Chef de la Direction nationale d’intelligence (Dina), entre 1973 et 1977, il avait pour mission « d’extirper et éliminer l’extrémisme marxiste », selon les propres mots de Contreras. Il était considéré à l’époque comme le bras droit de Pinochet, qui avait été son professeur à l’académie militaire et avec lequel il déjeunait quotidiennement dans les premières années du régime militaire.
Père de l’opération « Condor »
Emprisonnéen 2005 pour l’enlèvement d’un jeune opposant, il avait ensuite été condamné à de multiples reprises. Il a toutefois échappé à de nombreuses inculpations. La majorité des victimes de la dictature chilienne, soit plus de 3 200 morts ou disparus et plus de 38 000 personnes torturées, sont imputées à la Dina. Contreras a toujours nié les faits.
Au moment du coup d’État qui renversa le président socialiste Salvador Allende, le 11 septembre 1973, Contreras se trouvait à 100 kilomètres de Santiago, responsable de la garnison de Tejas Verdes, qui deviendra tristement célèbre en tant qu’un des principaux centres de détention et de torture pendant les années de plomb. Trois mois après le putsch, il fut chargé de créer un organisme national d’intelligence.

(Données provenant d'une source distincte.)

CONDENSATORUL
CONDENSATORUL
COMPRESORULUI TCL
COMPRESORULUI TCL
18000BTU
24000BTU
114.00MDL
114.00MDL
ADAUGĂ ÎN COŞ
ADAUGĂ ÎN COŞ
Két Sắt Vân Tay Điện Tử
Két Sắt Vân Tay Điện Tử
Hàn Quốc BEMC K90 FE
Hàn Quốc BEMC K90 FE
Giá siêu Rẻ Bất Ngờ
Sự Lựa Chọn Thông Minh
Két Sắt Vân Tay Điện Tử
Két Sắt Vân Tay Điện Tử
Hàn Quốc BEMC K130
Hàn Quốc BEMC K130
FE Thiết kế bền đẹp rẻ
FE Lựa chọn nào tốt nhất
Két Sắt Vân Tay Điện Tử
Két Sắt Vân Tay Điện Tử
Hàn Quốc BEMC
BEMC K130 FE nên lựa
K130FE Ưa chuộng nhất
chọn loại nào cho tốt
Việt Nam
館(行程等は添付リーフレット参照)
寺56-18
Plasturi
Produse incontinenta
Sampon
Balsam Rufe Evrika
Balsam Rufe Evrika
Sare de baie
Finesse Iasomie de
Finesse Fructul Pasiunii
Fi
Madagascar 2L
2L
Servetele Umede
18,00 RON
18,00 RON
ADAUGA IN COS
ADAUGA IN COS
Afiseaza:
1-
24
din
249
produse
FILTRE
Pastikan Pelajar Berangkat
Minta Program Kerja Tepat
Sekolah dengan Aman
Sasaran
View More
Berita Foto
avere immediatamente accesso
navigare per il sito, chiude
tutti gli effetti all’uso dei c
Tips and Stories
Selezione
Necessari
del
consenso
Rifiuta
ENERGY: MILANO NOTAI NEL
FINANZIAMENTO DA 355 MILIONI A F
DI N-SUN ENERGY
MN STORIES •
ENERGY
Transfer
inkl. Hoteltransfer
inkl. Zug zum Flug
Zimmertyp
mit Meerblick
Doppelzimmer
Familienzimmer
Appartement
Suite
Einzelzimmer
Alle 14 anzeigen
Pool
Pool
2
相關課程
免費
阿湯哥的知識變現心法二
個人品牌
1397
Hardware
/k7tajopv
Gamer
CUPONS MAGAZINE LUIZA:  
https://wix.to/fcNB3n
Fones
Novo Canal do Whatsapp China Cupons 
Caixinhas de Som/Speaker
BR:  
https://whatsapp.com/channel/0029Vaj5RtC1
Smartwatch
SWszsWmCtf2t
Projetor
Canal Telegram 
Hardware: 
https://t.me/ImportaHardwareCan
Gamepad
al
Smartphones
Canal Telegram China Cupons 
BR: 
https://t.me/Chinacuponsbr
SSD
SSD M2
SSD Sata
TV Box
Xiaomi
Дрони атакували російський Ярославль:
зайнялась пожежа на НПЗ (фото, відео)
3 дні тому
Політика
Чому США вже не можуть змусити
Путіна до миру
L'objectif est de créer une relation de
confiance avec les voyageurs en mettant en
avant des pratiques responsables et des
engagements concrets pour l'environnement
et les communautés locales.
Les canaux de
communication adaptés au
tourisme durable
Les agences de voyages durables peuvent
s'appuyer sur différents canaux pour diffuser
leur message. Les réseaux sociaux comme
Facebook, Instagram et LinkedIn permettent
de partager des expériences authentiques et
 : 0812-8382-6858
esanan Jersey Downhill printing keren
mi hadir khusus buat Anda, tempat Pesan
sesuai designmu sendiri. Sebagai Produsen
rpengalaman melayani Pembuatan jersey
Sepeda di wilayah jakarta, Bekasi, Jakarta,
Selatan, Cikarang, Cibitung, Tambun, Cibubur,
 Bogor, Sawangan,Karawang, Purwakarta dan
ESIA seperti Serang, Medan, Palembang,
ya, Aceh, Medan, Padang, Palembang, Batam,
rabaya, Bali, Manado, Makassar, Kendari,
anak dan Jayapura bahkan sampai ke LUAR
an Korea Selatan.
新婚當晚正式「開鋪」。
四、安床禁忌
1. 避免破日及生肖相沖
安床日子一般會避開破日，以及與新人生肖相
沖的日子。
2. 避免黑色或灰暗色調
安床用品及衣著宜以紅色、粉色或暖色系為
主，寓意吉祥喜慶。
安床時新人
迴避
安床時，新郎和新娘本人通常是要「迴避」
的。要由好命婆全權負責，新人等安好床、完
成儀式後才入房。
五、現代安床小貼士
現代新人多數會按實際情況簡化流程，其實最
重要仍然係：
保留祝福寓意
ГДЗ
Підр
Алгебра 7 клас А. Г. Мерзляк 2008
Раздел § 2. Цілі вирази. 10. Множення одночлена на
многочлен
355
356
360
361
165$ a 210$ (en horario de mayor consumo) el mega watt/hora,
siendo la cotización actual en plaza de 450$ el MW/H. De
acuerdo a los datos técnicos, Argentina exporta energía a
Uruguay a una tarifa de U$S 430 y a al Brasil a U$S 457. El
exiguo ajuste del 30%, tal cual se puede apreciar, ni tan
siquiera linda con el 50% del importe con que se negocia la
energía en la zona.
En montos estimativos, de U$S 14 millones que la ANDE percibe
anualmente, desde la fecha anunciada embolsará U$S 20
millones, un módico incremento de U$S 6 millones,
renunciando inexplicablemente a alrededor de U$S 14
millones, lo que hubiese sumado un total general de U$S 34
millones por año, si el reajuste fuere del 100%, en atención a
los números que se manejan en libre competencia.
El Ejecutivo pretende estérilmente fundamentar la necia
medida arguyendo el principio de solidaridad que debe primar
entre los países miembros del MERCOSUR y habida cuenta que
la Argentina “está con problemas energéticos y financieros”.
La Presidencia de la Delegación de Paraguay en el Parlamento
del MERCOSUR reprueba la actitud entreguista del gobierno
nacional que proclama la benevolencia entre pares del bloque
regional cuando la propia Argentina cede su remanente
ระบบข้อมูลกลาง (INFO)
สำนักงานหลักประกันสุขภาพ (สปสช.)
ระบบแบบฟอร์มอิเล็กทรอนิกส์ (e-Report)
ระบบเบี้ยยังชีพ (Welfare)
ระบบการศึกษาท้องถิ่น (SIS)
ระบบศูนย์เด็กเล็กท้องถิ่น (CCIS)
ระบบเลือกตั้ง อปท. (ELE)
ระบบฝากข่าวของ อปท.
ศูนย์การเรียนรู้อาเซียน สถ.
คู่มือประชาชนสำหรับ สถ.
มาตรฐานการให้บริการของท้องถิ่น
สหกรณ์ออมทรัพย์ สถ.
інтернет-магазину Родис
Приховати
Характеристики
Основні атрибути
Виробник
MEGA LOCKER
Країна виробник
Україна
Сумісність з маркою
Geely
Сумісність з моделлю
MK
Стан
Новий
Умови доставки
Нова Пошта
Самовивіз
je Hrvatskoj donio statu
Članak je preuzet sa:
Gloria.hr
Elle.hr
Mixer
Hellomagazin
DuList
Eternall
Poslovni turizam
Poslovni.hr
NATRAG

En juin 1974 est née officiellement la Dina.
Il est également le père de l’opération « Condor », ce réseau étroit de collaboration entre les dictatures latino-américaines, dans les années 1970, leur permettant de traquer et d’éliminer conjointement leurs opposants politiques. Selon les documents secrets retrouvés au Paraguay, en 1992, les « Archives de la terreur », le plan « Condor » a été conçu à Santiago, le 25 novembre 1975, au cours d’une réunion des chefs des services secrets de la région. Entre 1973 et 1983, l’impitoyable chasse à l’homme a fait des milliers de victimes en Argentine, en Bolivie, au Brésil, au Chili, en Uruguay et au Paraguay.
Contreras était notamment accusé d’avoir planifié l’assassinat, en plein Washington, le 21 septembre 1976, d’Orlando Letelier, ancien ministre de Salvador Allende, et de son assistante américaine, Ronni Moffitt, ainsi que celui du général Carlos Prats, chef des armées sous Allende, et de sa femme, en 1974, à Buenos Aires. A la suite des pressions des États-Unis, conséquences de l’assassinat sur son territoire de Letelier, le général Pinochet décida de dissoudre, en 1977, la Dina, qui fut rebaptisée Centre national d’intelligence (CNI).
Contacts avec la CIA
Contreras était diplômé du cours de « guerre contre-insurrectionnelle » de l’ancienne école militaire des Amériques, en Virginie. Selon le rapport américain sur les « Activités de la CIA au Chili », rendu public le 19 septembre 2000, le gouvernement des États-Unis aurait approuvé les contacts de la CIA avec Contreras à l’époque où il était le chef de la Dina.
Au moment de sa mort, Contreras était toujours sous le coup d’enquêtes sur plusieurs violations des droits de l’homme. Nombreuses accusations devaient encore être jugées par la Cour suprême du Chili. Plusieurs plaintes avaient également été déposées contre lui, en Italie et en France. En Argentine, il avait été condamné pour l’assassinat du général Prats.
Contreras a toujours affirmé qu’il avait obéi « aux ordres impartis directement par Pinochet ». Le 13 mai 2005, alors que le général Pinochet faisait lui-même l’objet de plusieurs instructions judiciaires au Chili, Manuel Contreras l’avait accusé d’avoir personnellement ordonné les mesures répressives de la Dina. A son tour, Pinochet, lors de l’instruction de son dossier, s’était défendu en déclarant qu’il n’avait pas été le dirigeant de la Dina et que Contreras avait agi de sa propre initiative.
« Dans l’impunité, quelqu’un comme Contreras meurt en emportant avec lui la vérité sans jamais avoir collaboré pour la faire connaître », regrette Lorena Pizarro, présidente de l’Association des proches des détenus-disparus.